# My Caribe Got Owned



## MONGO  (Feb 7, 2006)

I have had my 4 Reds together for about 10 months now and they are around 6-7inches, and I added 2 Caribes about 4 months ago and they are around 5-6inches in a 90gallon. I have never had a problem with fin nips, bites etc. until I walked by my tank and found this..











































The Reds and my last Caribe hiding in the corner after I scooped the dead guy out..they hate the green net and freak out when they see it.










The crazy thing is I was reading a thread a few hours before this happened about their P getting owned and I was like im pretty lucky I havent had any bites or fin nips in the 10 months ive had them. Few hours later I walk by to find my Caribe hollowed out. I guess it just comes with the territory of keeping piranhas.


----------



## Dawgz (Aug 18, 2005)

dang, what a waste of a caribe


----------



## MONGO  (Feb 7, 2006)

Another thing I still have him in the fridge wrapped in paper towel in a ziplock bag and was planning on keeping his skull even though he wasnt that large. I forgot where I saw the thread on how you would go about doing something like that. Any info or a link to a thread on the subject would be appreciated.











Dawgz said:


> dang, what a waste of a caribe


I hate when any of my fish die but I would have rather had one of my Reds get owned.

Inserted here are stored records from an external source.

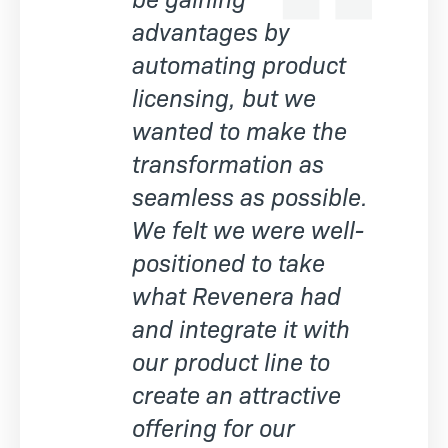
advantages by
automating product
licensing, but we
wanted to make the
transformation as
seamless as possible.
We felt we were well-
positioned to take
what Revenera had
and integrate it with
our product line to
create an attractive
offering for our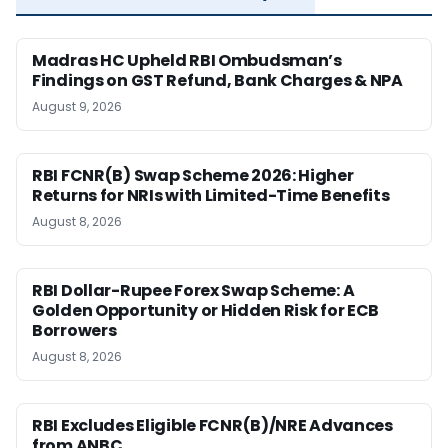
Madras HC Upheld RBI Ombudsman’s
Findings on GST Refund, Bank Charges & NPA
August 9, 2026
RBI FCNR(B) Swap Scheme 2026: Higher
Returns for NRIs with Limited-Time Benefits
August 8, 2026
RBI Dollar-Rupee Forex Swap Scheme: A
Golden Opportunity or Hidden Risk for ECB
Borrowers
August 8, 2026
RBI Excludes Eligible FCNR(B)/NRE Advances
from ANBC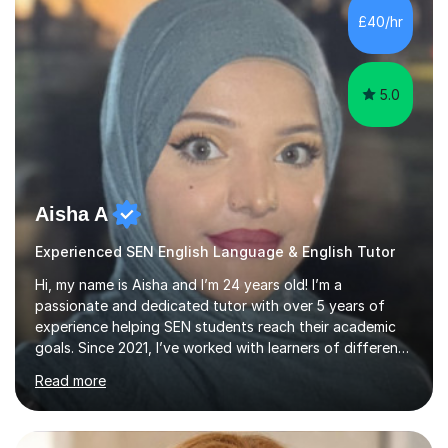
£40/hr
5.0
Aisha A
Experienced SEN English Language & English Tutor
Hi, my name is Aisha and I’m 24 years old! I’m a
passionate and dedicated tutor with over 5 years of
experience helping SEN students reach their academic
goals. Since 2021, I’ve worked with learners of different
ages and abilities through two different education
Read more
agencies, supporting them in building confidence,
mastering key concepts, and developing a love for
learning.I specialise in GCSE Maths and English. I am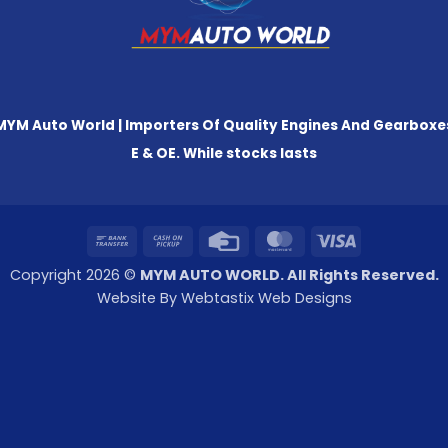
MYM Auto World | Importers Of Quality Engines And Gearboxe
E & OE. While stocks lasts
Bank
Cash
Credit
MasterCard
Visa
Transfer
on
Card
Copyright 2026 ©
MYM AUTO WORLD. All Rights Reserved.
Pickup
Website By Webtastix Web Designs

I would have been down to 3 Reds and 2 Caribes if that was the case but instead I have 4 Reds and 1 Caribe now.


----------



## SangreRoja (Feb 18, 2006)

I hope the last CARIBE doesn't get owned.


----------



## a-ronn (Jun 12, 2006)

Thats sucks man


----------



## eiji (Sep 16, 2006)

the last caribe might be the next target dont you think?? 
sorry for the loss..


----------



## BlackSunshine (Mar 28, 2006)

Nahh he will be fine. just toss some melefix and some salt in the tank.


----------



## Leasure1 (Jul 24, 2006)

yeah, don't stress man. Sry for your loss. I have lost 5 fish in 3 months.
I too know how it feels to lose a cariba. And a bunch of wild reds. I think the tern owned a few himself. Coulpe did't get eaten, but had fatal gut wounds. Gotta pay to play the game. Sucks, but hey.................


----------



## AKSkirmish (Jun 24, 2005)

Damn timbz-Thats sucks man-sorry to hear it!!!!!!


----------



## the REASON (Jun 18, 2006)

sorry for the loss timbz


----------



## Coldfire (Aug 20, 2003)

Sorry to hear about the Cariba! That sucks.


----------



## NegativeCamber (Nov 29, 2004)

Sorry about your loss... However, I think you were pretty close to being over populated in a 90 gallon. Just my opinion. Again, sorry to here about your Caribe!


----------



## moron (May 26, 2006)

damn...sorry for your loss


----------



## Dairy Whip (Mar 26, 2006)

shitty deals man had to be the caribe too eh lol means room for another one


----------



## Mr. Hannibal (Feb 21, 2003)




----------



## C0Rey (Jan 7, 2006)




----------



## therizman1 (Jan 6, 2006)




----------



## 12sec3s (Oct 21, 2005)

for the skull

http://www.piranha-fury.com/pfury/index.ph...=136438&hl=


----------



## moron (May 26, 2006)

that will be coo to keep the caribas skull :nod:


----------



## MONGO  (Feb 7, 2006)

12sec3s said:


> for the skull
> 
> http://www.piranha-fury.com/pfury/index.ph...=136438&hl=


Nice, thats the thread I was talking about









and thanks to everyone for their kind words


----------



## Gordeez (Sep 21, 2003)

Bummer to hear that man. But those are some nice looking reds you got there.


----------



## Dezboy (Apr 2, 2006)

now that is one owned caribe


----------



## nismo driver (Jan 27, 2004)

seems like there has been alot of this happening..


----------



## MONGO  (Feb 7, 2006)

nismo driver said:


> seems like there has been alot of this happening..


well suicide rate during the holidays is always pretty high.. im sure my the Caribe slit his wrists and let the others get him







I know im going to burn in hell


----------